Boost C++ Performance with Fixed-Size Memory Pools: Theory and Code

Part1: Memory Pool Overview

In everyday development, frequent memory allocation and deallocation can cause programs to slow down and memory usage to grow, often leading to allocation failures due to fragmentation.

Traditional allocation (new/delete in C++, malloc/free in C) works like digging and filling pits in a field, eventually leaving the field uneven (fragmented memory). This fragmentation reduces allocation efficiency and can cause failures even when total memory is sufficient.

For example, a game that creates and destroys many small objects each frame (bullets, particles) will suffer increasing fragmentation, causing stutters. A fixed-size memory pool acts like a diligent manager, organizing memory to improve performance.

Part2: Why Use a Memory Pool

2.1 Memory Fragmentation

Fragmentation reduces heap utilization. Internal fragmentation occurs when allocated blocks are larger than needed, leaving unused bytes inside the block. External fragmentation happens when free memory is split into small pieces that cannot satisfy a larger allocation request.

2.2 Allocation Efficiency

Repeatedly requesting memory from the OS is like asking parents for allowance each time; it incurs high interaction cost. A memory pool reduces this overhead by handling allocations in user space.

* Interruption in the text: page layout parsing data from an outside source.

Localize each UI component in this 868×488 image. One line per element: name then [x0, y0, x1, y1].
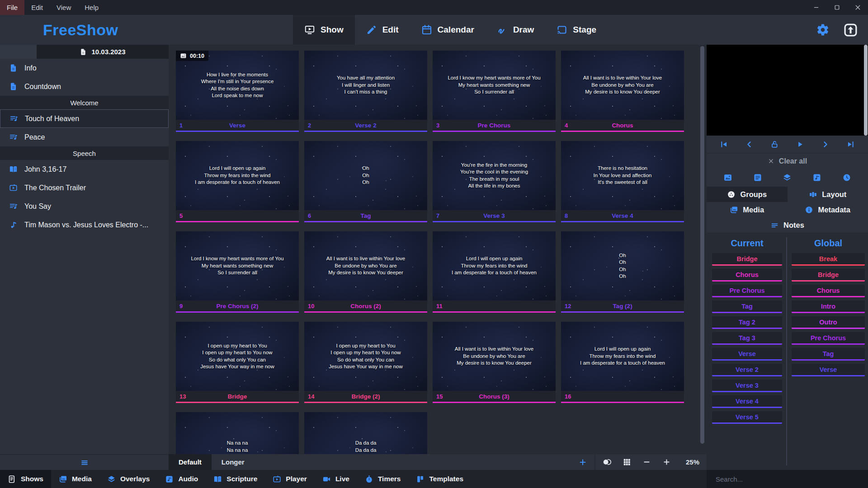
group-button-chorus[interactable]: Chorus	[792, 285, 865, 297]
play-icon[interactable]	[796, 140, 804, 149]
slide-6[interactable]: OhOhOh6Tag	[304, 141, 427, 222]
slide-7[interactable]: You're the fire in the morningYou're the…	[433, 141, 556, 222]
slide-14[interactable]: I open up my heart to YouI open up my he…	[304, 322, 427, 403]
panel-tab-groups[interactable]: Groups	[707, 187, 788, 202]
slide-8[interactable]: There is no hesitationIn Your love and a…	[561, 141, 684, 222]
close-button[interactable]	[847, 0, 868, 15]
tab-edit[interactable]: Edit	[355, 15, 410, 45]
slide-text-icon[interactable]	[753, 173, 762, 182]
image-icon[interactable]	[723, 173, 732, 182]
sidebar-item-john-3-16-17[interactable]: John 3,16-17	[0, 160, 169, 178]
group-button-tag[interactable]: Tag	[792, 348, 865, 361]
minus-icon[interactable]	[642, 458, 651, 466]
slide-9[interactable]: Lord I know my heart wants more of YouMy…	[176, 231, 299, 313]
plus-icon[interactable]	[662, 458, 671, 466]
audio-icon[interactable]	[812, 173, 821, 182]
menu-view[interactable]: View	[50, 0, 78, 15]
skip-start-icon[interactable]	[720, 140, 728, 149]
slide-2[interactable]: You have all my attentionI will linger a…	[304, 51, 427, 132]
group-button-verse-3[interactable]: Verse 3	[712, 380, 782, 392]
export-icon[interactable]	[843, 23, 858, 38]
menu-icon[interactable]	[80, 458, 89, 467]
sidebar-item-touch-of-heaven[interactable]: Touch of Heaven	[0, 109, 169, 128]
group-button-verse-5[interactable]: Verse 5	[712, 411, 782, 424]
sidebar-item-you-say[interactable]: You Say	[0, 197, 169, 216]
sidebar-item-countdown[interactable]: Countdown	[0, 77, 169, 96]
panel-tab-media[interactable]: Media	[707, 202, 788, 217]
menu-file[interactable]: File	[0, 0, 24, 15]
slide-15[interactable]: All I want is to live within Your loveBe…	[433, 322, 556, 403]
slide-13[interactable]: I open up my heart to YouI open up my he…	[176, 322, 299, 403]
sidebar-item-peace[interactable]: Peace	[0, 128, 169, 146]
grid-icon[interactable]	[623, 458, 631, 466]
tab-calendar[interactable]: Calendar	[410, 15, 486, 45]
slide-3[interactable]: Lord I know my heart wants more of YouMy…	[433, 51, 556, 132]
slide-1[interactable]: How I live for the momentsWhere I'm stil…	[176, 51, 299, 132]
scrollbar-thumb[interactable]	[700, 46, 704, 444]
minimize-button[interactable]	[806, 0, 826, 15]
group-button-tag-3[interactable]: Tag 3	[712, 332, 782, 345]
maximize-button[interactable]	[826, 0, 847, 15]
group-button-pre-chorus[interactable]: Pre Chorus	[792, 332, 865, 345]
drawer-tab-shows[interactable]: Shows	[0, 470, 51, 488]
clear-all-button[interactable]: Clear all	[707, 154, 868, 169]
group-button-break[interactable]: Break	[792, 253, 865, 266]
search-input[interactable]	[707, 475, 868, 483]
group-button-bridge[interactable]: Bridge	[792, 269, 865, 282]
slide-10[interactable]: All I want is to live within Your loveBe…	[304, 231, 427, 313]
group-button-bridge[interactable]: Bridge	[712, 253, 782, 266]
preview-scrollbar[interactable]	[864, 45, 868, 136]
group-button-verse[interactable]: Verse	[712, 348, 782, 361]
group-button-verse-4[interactable]: Verse 4	[712, 395, 782, 408]
shows-icon	[8, 475, 16, 483]
layout-tab-longer[interactable]: Longer	[212, 454, 255, 470]
group-button-verse-2[interactable]: Verse 2	[712, 364, 782, 376]
group-button-outro[interactable]: Outro	[792, 316, 865, 329]
slide-11[interactable]: Lord I will open up againThrow my fears …	[433, 231, 556, 313]
overlays-icon[interactable]	[783, 173, 792, 182]
menu-help[interactable]: Help	[78, 0, 105, 15]
panel-tab-notes[interactable]: Notes	[707, 217, 868, 233]
group-button-tag-2[interactable]: Tag 2	[712, 316, 782, 329]
drawer-tab-scripture[interactable]: Scripture	[206, 470, 265, 488]
drawer-tab-player[interactable]: Player	[265, 470, 315, 488]
slide-5[interactable]: Lord I will open up againThrow my fears …	[176, 141, 299, 222]
layout-tab-default[interactable]: Default	[169, 454, 212, 470]
project-date-tab[interactable]: 10.03.2023	[37, 45, 169, 59]
drawer-tab-templates[interactable]: Templates	[408, 470, 471, 488]
panel-tab-metadata[interactable]: Metadata	[788, 202, 868, 217]
drawer-tab-live[interactable]: Live	[315, 470, 357, 488]
slide-16[interactable]: Lord I will open up againThrow my fears …	[561, 322, 684, 403]
drawer-tab-timers[interactable]: Timers	[357, 470, 409, 488]
drawer-tab-overlays[interactable]: Overlays	[99, 470, 158, 488]
skip-end-icon[interactable]	[846, 140, 855, 149]
group-button-pre-chorus[interactable]: Pre Chorus	[712, 285, 782, 297]
menu-edit[interactable]: Edit	[24, 0, 50, 15]
drawer-tab-audio[interactable]: Audio	[157, 470, 206, 488]
slide-17[interactable]: Na na naNa na na	[176, 412, 299, 454]
group-button-tag[interactable]: Tag	[712, 300, 782, 313]
previous-icon[interactable]	[745, 140, 754, 149]
panel-tab-layout[interactable]: Layout	[788, 187, 868, 202]
lock-icon[interactable]	[770, 140, 779, 149]
tab-stage[interactable]: Stage	[545, 15, 608, 45]
clock-icon[interactable]	[842, 173, 851, 182]
slides-scrollbar[interactable]	[700, 46, 704, 453]
add-layout-button[interactable]	[578, 458, 587, 467]
sidebar-item-tim-mason-vs-jesus-loves-electro[interactable]: Tim Mason vs. Jesus Loves Electro -...	[0, 216, 169, 234]
slide-18[interactable]: Da da daDa da da	[304, 412, 427, 454]
slide-4[interactable]: All I want is to live within Your loveBe…	[561, 51, 684, 132]
contrast-icon[interactable]	[603, 458, 611, 466]
tab-show[interactable]: Show	[293, 15, 355, 45]
gear-icon[interactable]	[816, 23, 830, 37]
group-button-chorus[interactable]: Chorus	[712, 269, 782, 282]
group-button-verse[interactable]: Verse	[792, 364, 865, 376]
group-button-intro[interactable]: Intro	[792, 300, 865, 313]
sidebar-item-the-chosen-trailer[interactable]: The Chosen Trailer	[0, 178, 169, 197]
next-icon[interactable]	[821, 140, 830, 149]
drawer-tab-media[interactable]: Media	[51, 470, 99, 488]
slide-12[interactable]: OhOhOhOh12Tag (2)	[561, 231, 684, 313]
tab-draw[interactable]: Draw	[486, 15, 545, 45]
sidebar-item-info[interactable]: Info	[0, 59, 169, 77]
projects-folder-tab[interactable]	[0, 45, 37, 59]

Part3: Fixed-Size Memory Pool Deep Dive

3.1 Core Principle

A memory pool pre‑allocates a large contiguous block from the OS and divides it into fixed‑size chunks. Allocation returns a free chunk; deallocation returns the chunk to the pool instead of the OS.

Example: a network program handling 1024‑byte packets can allocate from the pool instead of repeatedly calling the OS, greatly improving speed and reducing fragmentation.

3.2 Data Structures

Free‑list: a linked list of available chunks.

Pool struct: stores the base pointer, remaining byte count, and free‑list head.

template <class T>
class ObjectPool {
public:
    // ... other members ...
private:
    char* _memory = nullptr;      // large block from OS
    size_t _remainBytes = 0;      // remaining bytes in the block
    T* _freeList = nullptr;       // head of free list
};

3.3 Key Functions

Initialization : request a large block, split into fixed‑size chunks, and build the free‑list.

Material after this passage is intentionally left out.